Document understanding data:
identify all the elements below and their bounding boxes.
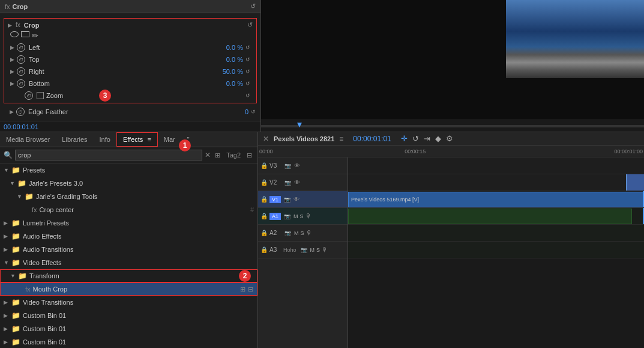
a1-lock-icon[interactable]: 🔒 <box>260 213 268 219</box>
timeline-header: ✕ Pexels Videos 2821 ≡ 00:00:01:01 ✛ ↺ ⇥… <box>258 132 644 145</box>
a1-clip <box>348 209 632 224</box>
tracks-container: Pexels Videos 5169.mp4 [V] <box>348 157 644 348</box>
a2-lock-icon[interactable]: 🔒 <box>260 230 268 236</box>
a3-lock-icon[interactable]: 🔒 <box>260 246 268 253</box>
v1-lock-icon[interactable]: 🔒 <box>260 196 268 203</box>
tree-jarle-grading[interactable]: ▼ 📁 Jarle's Grading Tools <box>0 190 257 203</box>
left-arrow: ▶ <box>10 44 14 50</box>
a1-solo-icon[interactable]: S <box>300 213 304 219</box>
tree-video-effects[interactable]: ▼ 📁 Video Effects <box>0 256 257 269</box>
tree-video-transitions[interactable]: ▶ 📁 Video Transitions <box>0 296 257 309</box>
settings-tool-icon[interactable]: ⚙ <box>446 134 453 143</box>
effects-menu-icon[interactable]: ≡ <box>147 136 151 143</box>
tab-effects[interactable]: Effects ≡ <box>116 132 158 147</box>
tab-markers[interactable]: Mar <box>158 133 181 146</box>
tab-media-browser[interactable]: Media Browser <box>0 133 56 146</box>
a1-camera-icon[interactable]: 📷 <box>283 213 292 220</box>
crop-label: Crop <box>24 22 40 29</box>
v1-eye-icon[interactable]: 👁 <box>293 196 299 203</box>
timeline-menu-icon[interactable]: ≡ <box>339 135 343 143</box>
param-left-row[interactable]: ▶ ⏱ Left 0.0 % ↺ <box>5 41 255 53</box>
search-sort-icon[interactable]: ⊟ <box>245 151 254 160</box>
v1-camera-icon[interactable]: 📷 <box>283 196 292 203</box>
a2-mute-icon[interactable]: M <box>294 230 299 236</box>
zoom-reset-icon[interactable]: ↺ <box>245 93 250 99</box>
crop-fx-label: fx <box>16 22 20 28</box>
v2-eye-icon[interactable]: 👁 <box>294 179 300 186</box>
v2-camera-icon[interactable]: 📷 <box>283 179 292 186</box>
tree-custom-bin-2[interactable]: ▶ 📁 Custom Bin 01 <box>0 322 257 335</box>
v1-video-clip[interactable]: Pexels Videos 5169.mp4 [V] <box>348 192 644 207</box>
tree-presets[interactable]: ▼ 📁 Presets <box>0 163 257 177</box>
search-clear-icon[interactable]: ✕ <box>205 151 211 159</box>
ef-value[interactable]: 0 <box>245 108 248 115</box>
audio-effects-arrow-icon: ▶ <box>4 233 10 239</box>
tree-audio-effects[interactable]: ▶ 📁 Audio Effects <box>0 230 257 243</box>
crop-reset[interactable]: ↺ <box>247 21 253 29</box>
zoom-checkbox[interactable] <box>37 92 44 99</box>
pen-icon[interactable]: ✏ <box>32 31 38 40</box>
tab-info[interactable]: Info <box>94 133 116 146</box>
tree-lumetri[interactable]: ▶ 📁 Lumetri Presets <box>0 216 257 230</box>
tree-custom-bin-1[interactable]: ▶ 📁 Custom Bin 01 <box>0 309 257 322</box>
rect-shape-icon[interactable] <box>21 31 29 37</box>
tree-mouth-crop[interactable]: ▶ fx Mouth Crop ⊞ ⊟ <box>0 282 257 296</box>
top-value[interactable]: 0.0 % <box>213 56 243 63</box>
oval-shape-icon[interactable] <box>10 31 19 37</box>
crop-title: Crop <box>13 3 28 10</box>
a2-camera-icon[interactable]: 📷 <box>283 230 292 237</box>
reset-icon[interactable]: ↺ <box>250 2 256 10</box>
zoom-stopwatch-icon[interactable]: ⏱ <box>25 91 33 100</box>
tree-transform[interactable]: ▼ 📁 Transform 2 <box>0 269 257 282</box>
close-icon[interactable]: ✕ <box>263 135 269 143</box>
audio-transitions-label: Audio Transitions <box>23 246 254 253</box>
search-filter-icon[interactable]: ⊞ <box>213 151 222 160</box>
v3-eye-icon[interactable]: 👁 <box>294 162 300 169</box>
v3-camera-icon[interactable]: 📷 <box>283 162 292 169</box>
left-label: Left <box>29 44 213 51</box>
param-bottom-row[interactable]: ▶ ⏱ Bottom 0.0 % ↺ <box>5 78 255 90</box>
left-reset-icon[interactable]: ↺ <box>245 44 250 50</box>
crop-header: ▶ fx Crop ↺ <box>5 20 255 30</box>
v2-lock-icon[interactable]: 🔒 <box>260 179 268 186</box>
param-top-row[interactable]: ▶ ⏱ Top 0.0 % ↺ <box>5 53 255 66</box>
bottom-stopwatch-icon[interactable]: ⏱ <box>17 79 25 88</box>
a2-solo-icon[interactable]: S <box>301 230 304 236</box>
jarle-folder-icon: 📁 <box>17 179 26 188</box>
crop-center-hash: # <box>250 206 254 213</box>
search-input[interactable] <box>15 150 202 160</box>
a3-mute-icon[interactable]: M <box>310 247 315 253</box>
insert-tool-icon[interactable]: ⇥ <box>424 134 430 143</box>
a3-solo-icon[interactable]: S <box>316 247 320 253</box>
right-reset-icon[interactable]: ↺ <box>245 69 250 75</box>
right-value[interactable]: 50.0 % <box>213 68 243 75</box>
expand-arrow[interactable]: ▶ <box>8 22 12 28</box>
undo-tool-icon[interactable]: ↺ <box>412 134 419 143</box>
tree-crop-center[interactable]: ▶ fx Crop center # <box>0 203 257 216</box>
tree-custom-bin-3[interactable]: ▶ 📁 Custom Bin 01 <box>0 335 257 348</box>
a1-target-btn[interactable]: A1 <box>269 213 281 220</box>
custom1-label: Custom Bin 01 <box>23 312 254 319</box>
tab-libraries[interactable]: Libraries <box>56 133 93 146</box>
ef-reset-icon[interactable]: ↺ <box>251 109 256 115</box>
bottom-value[interactable]: 0.0 % <box>213 80 243 87</box>
a3-camera-icon[interactable]: 📷 <box>299 246 308 254</box>
razor-tool-icon[interactable]: ◆ <box>435 134 441 143</box>
a1-mute-icon[interactable]: M <box>293 213 298 219</box>
v3-lock-icon[interactable]: 🔒 <box>260 162 268 169</box>
left-stopwatch-icon[interactable]: ⏱ <box>17 43 25 52</box>
search-tag-icon[interactable]: Tag2 <box>224 151 242 160</box>
v1-target-btn[interactable]: V1 <box>269 196 281 203</box>
left-value[interactable]: 0.0 % <box>213 44 243 51</box>
top-reset-icon[interactable]: ↺ <box>245 56 250 63</box>
ef-stopwatch-icon[interactable]: ⏱ <box>16 108 25 116</box>
bottom-reset-icon[interactable]: ↺ <box>245 81 250 87</box>
tree-audio-transitions[interactable]: ▶ 📁 Audio Transitions <box>0 243 257 256</box>
selection-tool-icon[interactable]: ✛ <box>401 134 408 143</box>
v2-clip-edge <box>626 174 644 191</box>
right-stopwatch-icon[interactable]: ⏱ <box>17 67 25 76</box>
top-stopwatch-icon[interactable]: ⏱ <box>17 55 25 64</box>
param-right-row[interactable]: ▶ ⏱ Right 50.0 % ↺ <box>5 66 255 78</box>
edge-feather-row[interactable]: ▶ ⏱ Edge Feather 0 ↺ <box>0 106 260 118</box>
tree-jarle-presets[interactable]: ▼ 📁 Jarle's Presets 3.0 <box>0 177 257 190</box>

YOUR TASK | Each line in the data that holds the string "lock" needs to be copied.

RESULT OF THIS TASK |
a1-lock-icon[interactable]: 🔒 <box>260 213 268 219</box>
a2-lock-icon[interactable]: 🔒 <box>260 230 268 236</box>
a3-lock-icon[interactable]: 🔒 <box>260 246 268 253</box>
v1-lock-icon[interactable]: 🔒 <box>260 196 268 203</box>
v2-lock-icon[interactable]: 🔒 <box>260 179 268 186</box>
v3-lock-icon[interactable]: 🔒 <box>260 162 268 169</box>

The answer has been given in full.